TASK DETAILS:
Using the material below, copy every line where "Başkale" appears.

DATA LISTING:
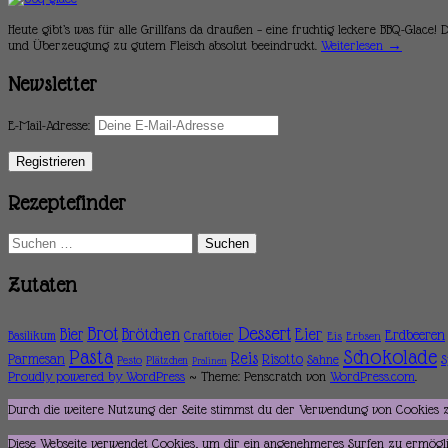
Heute gibt’s was für alle Grillfans da draußen – eine fruchtig leckere BBQ-Glace
und Überzeugung zu gutem Fleisch absolut beeindruckt.
Weiterlesen
→
Newsletter
E-Mail-Adresse:
Rezeptefinder
Suchen
nach:
Zutaten
Brot
Dessert
Brötchen
Eier
Bier
Erdbeeren
Basilikum
Craftbier
Eis
Erbsen
Pasta
Schokolade
Reis
Parmesan
Risotto
Sahne
S
Pesto
Plätzchen
Pralinen
Proudly powered by WordPress
~
Theme: Penscratch von
WordPress.com
.
Durch die weitere Nutzung der Seite stimmst du der Verwendung von Cookies 
Diese Webseite verwendet Cookies, um dir ein angenehmeres Surfen zu ermöglic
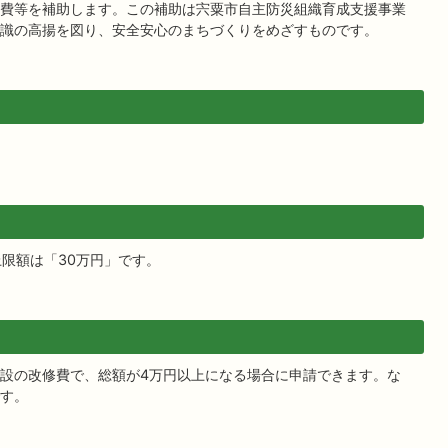
費等を補助します。この補助は宍粟市自主防災組織育成支援事業
識の高揚を図り、安全安心のまちづくりをめざすものです。
上限額は「30万円」です。
設の改修費で、総額が4万円以上になる場合に申請できます。な
す。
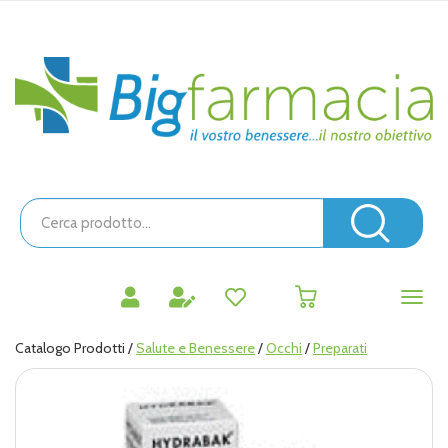
Passa
al
contenuto
Bigfarmacia
principale
Cerca
Prodotto
Cerc
prodotti
0
inseriti
Catalogo Prodotti /
Salute e Benessere
/
Occhi
/
Preparati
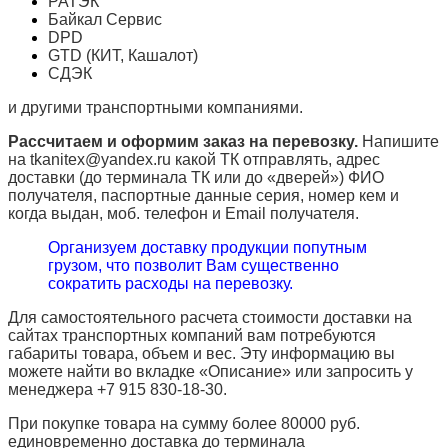
РАТЭК
Байкал Сервис
DPD
GTD (КИТ, Кашалот)
СДЭК
и другими транспортными компаниями.
Рассчитаем и оформим заказ на перевозку.
Напишите
на tkanitex@yandex.ru какой ТК отправлять, адрес
доставки (до терминала ТК или до «дверей») ФИО
получателя, паспортные данные серия, номер кем и
когда выдан, моб. телефон и
Email
получателя.
Организуем доставку продукции попутным
грузом, что позволит Вам существенно
сократить расходы на перевозку.
Для самостоятельного расчета стоимости доставки на
сайтах транспортных компаний вам потребуются
габариты товара, объем и вес. Эту информацию вы
можете найти во вкладке «Описание» или запросить у
менеджера +7 915 830-18-30.
При покупке товара на сумму более 80000 руб.
единовременно доставка до терминала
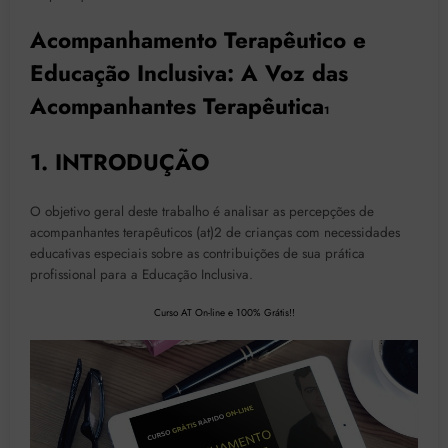
Acompanhamento Terapêutico e
Educação Inclusiva: A Voz das
Acompanhantes Terapêutica
1
1. INTRODUÇÃO
O objetivo geral deste trabalho é analisar as percepções de
acompanhantes terapêuticos (at)2 de crianças com necessidades
educativas especiais sobre as contribuições de sua prática
profissional para a Educação Inclusiva.
Curso AT On-line e 100% Grátis!!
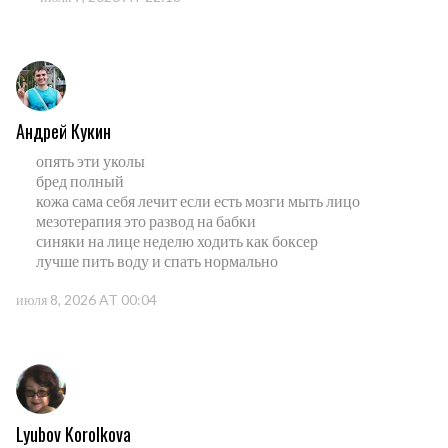
Андрей Кукин
опять эти уколы
бред полный
кожа сама себя лечит если есть мозги мыть лицо
мезотерапия это развод на бабки
синяки на лице неделю ходить как боксер
лучше пить воду и спать нормально
июля 8, 2026 AT 00:04
Lyubov Korolkova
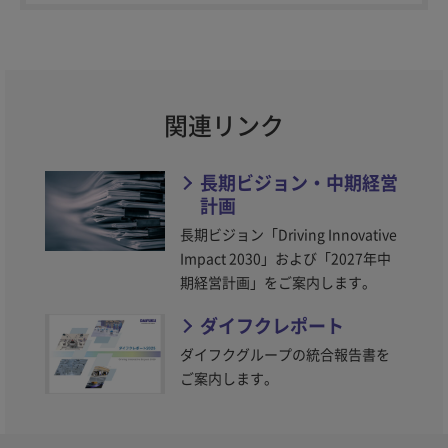
関連リンク
長期ビジョン・中期経営
計画
長期ビジョン「Driving Innovative
Impact 2030」および「2027年中
期経営計画」をご案内します。
ダイフクレポート
ダイフクグループの統合報告書を
ご案内します。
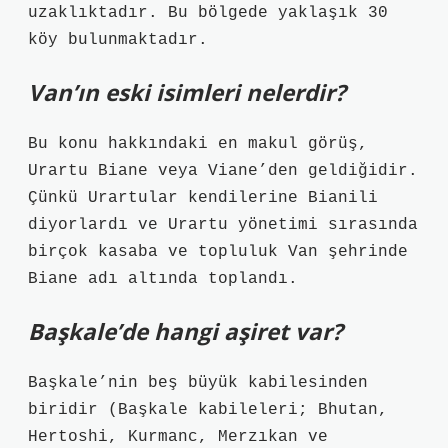
uzaklıktadır. Bu bölgede yaklaşık 30
köy bulunmaktadır.
Van’ın eski isimleri nelerdir?
Bu konu hakkındaki en makul görüş,
Urartu Biane veya Viane’den geldiğidir.
Çünkü Urartular kendilerine Bianili
diyorlardı ve Urartu yönetimi sırasında
birçok kasaba ve topluluk Van şehrinde
Biane adı altında toplandı.
Başkale’de hangi aşiret var?
Başkale’nin beş büyük kabilesinden
biridir (Başkale kabileleri; Bhutan,
Hertoshi, Kurmanc, Merzıkan ve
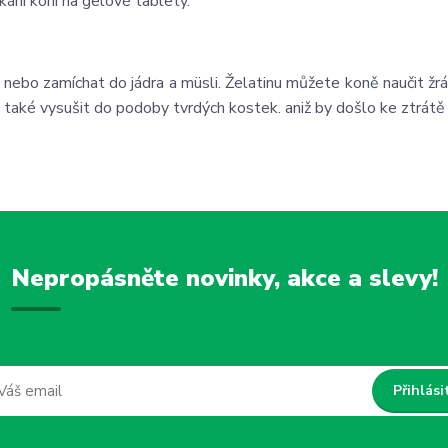
kání koní na gelové tablety.
ebo zamíchat do jádra a müsli. Želatinu můžete koně naučit žrá
aké vysušit do podoby tvrdých kostek. aniž by došlo ke ztrátě 
Nepropásněte novinky, akce a slevy!
Přihlási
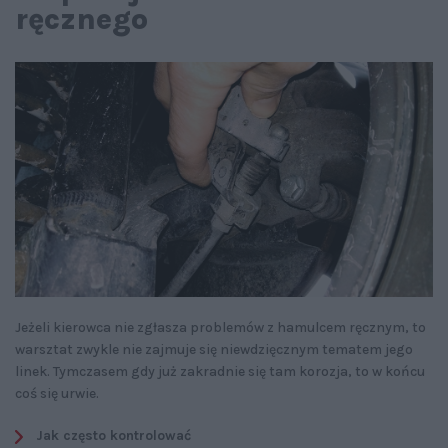
ręcznego
Jeżeli kierowca nie zgłasza problemów z hamulcem ręcznym, to
warsztat zwykle nie zajmuje się niewdzięcznym tematem jego
linek. Tymczasem gdy już zakradnie się tam korozja, to w końcu
coś się urwie.
Jak często kontrolować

ANSWER SECTION:
Başkale’de hangi aşiret var?
Başkale’nin beş büyük kabilesinden
biridir (Başkale kabileleri; Bhutan,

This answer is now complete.